For some months now I’ve been working on some patches to Consfigurator to add support for Linux containers. My goal is to make Consfigurator capable of both performing the initial setup of a container and of entering the running container to apply configuration. For the case of unprivileged LXCs running as non-root, my work-in-progress branch can now do both of these things. As Consfigurator enters the container directly using system calls, it should be decently fast at configuring multiple containers on a host, and it will also be possible to have it do this in parallel. The initial setup for the container uses Consfigurator’s existing support for building root filesystems, and it should be easy to extend that to support arbitrary GNU/Linux distributions by teaching Consfigurator how to invoke bootstrapping tools other than debootstrap(8).

Here’s an example:

(defhost lxc1.silentflame.com ()
  (os:debian-stable "bullseye" :amd64)
  (basic-props)
  (apt:installed "systemd" "netcat")
  (apache:https-vhost ...))

(defhost lxctest.laptop.silentflame.com ()
  (os:debian-stable "bullseye" :amd64)
  (apt:proxy "http://192.168.122.1:3142")
  (basic-props)
  (apt:installed "linux-image-amd64" "lxc")

  (lxc:usernet-usable-by "spwhitton" "lxcbr0")
  (lxc:user-containers-autostart "spwhitton")
  (lxc:user-container-for '(:additional-lines
                            ("lxc.net.0.type = veth"
                             "lxc.net.0.flags = up"
                             "lxc.net.0.link = lxcbr0"
                             ...))
                          "spwhitton"
                          lxc1.silentflame.com))

(defhost laptop.silentflame.com ()
  ...
  (libvirt:kvm-boots-chroot-for '(:always-deploys t)
                                lxctest.laptop.silentflame.com))

This code is a simplified definition of my testing setup for this work. It defines three hosts: a container lxc1, a container host lxctest, and my laptop. When Consfigurator is asked to deploy the laptop, it will set up the root filesystem for lxctest and then boot it as a KVM virtual machine.
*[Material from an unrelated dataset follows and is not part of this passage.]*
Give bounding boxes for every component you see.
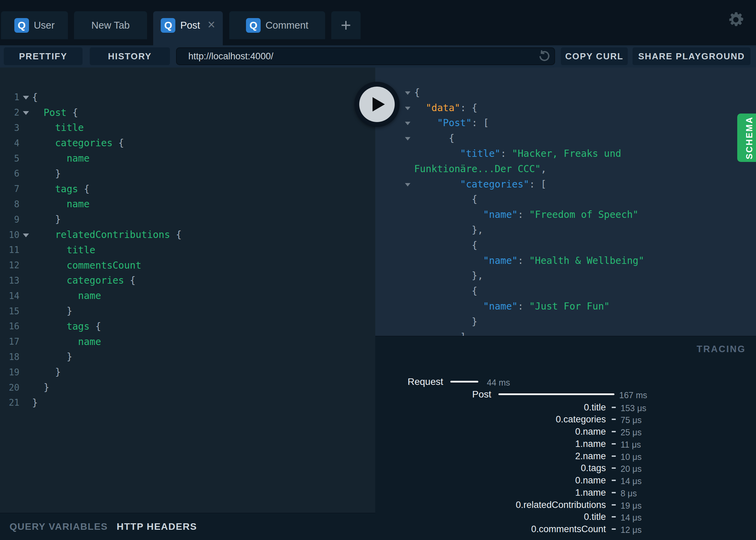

Preparing that root filesystem will include setting up the root filesystem for lxc1, too, including shifting the ownership and ACLs to match the user namespace LXC will use when booting the container. Thus, once the deployment of the laptop is finished, it will be possible to boot the lxctest VM, connect to it as the user spwhitton, and start lxc1.
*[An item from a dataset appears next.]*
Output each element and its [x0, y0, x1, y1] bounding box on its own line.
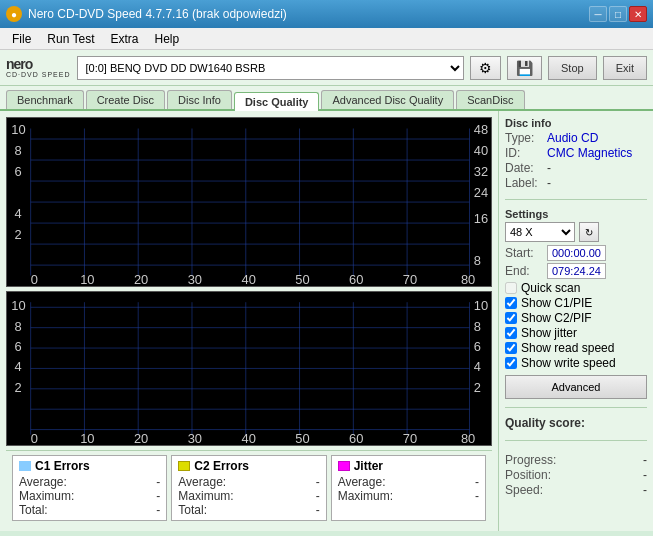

Consfigurator includes only minimal support for setting up container networking, as there are so many different ways in which you might want to do it. In my own consfig I’ve been developing properties to connect containers directly to my tinc VPN. A single tinc daemon runs on the container host, and other tinc daemons route a whole subnet, containing the addresses for each of the containers, to the container host’s tinc daemon. As the LXCs Consfigurator sets up run as non-root, some sort of setuid facility is required to configure this networking. Consfigurator’s ability to dump executable Lisp images is helping here. I define a function which runs as root to set up the networking:

(defun route-athenet-container-veth (host)
  (let ((user (getenv "USERV_USER"))
        (peer (getenv "USERV_U_PEER"))
        (ip (car (uiop:command-line-arguments))))
    (unless (string-prefix-p (format nil "veth~D_" (getenv "USERV_UID")) peer)
      (error "~A does not belong to requester." peer))
    (unless (member (cons user ip) (get-hostattrs 'veth-ips host) :test #'equal)
      (error "~A does not have permission to route ~A." user ip))
    (flet ((r (&rest args)
             ;; Explicitly passing nil means UIOP will not invoke a shell.
             (run-program args :force-shell nil)))
      (eswitch ((getenv "USERV_U_HOOK_TYPE") :test #'string=)
        ("up"
         (apply #'r
                "sysctl" "-w"
                "net.ipv6.conf.all.forwarding=1"
                ...)
         (r "ip" "addr" "flush" "dev" peer "scope" "link")
         (r "ip" "-6" "addr" "add" "fe80::1/64" "dev" peer)
         (r "ip" "-6" "route" "add" (strcat ip "/128") "dev" peer)
         ...)
        ("down"
         ...
         (r "ip" "-6" "route" "del" (strcat ip "/128") "dev" peer))))))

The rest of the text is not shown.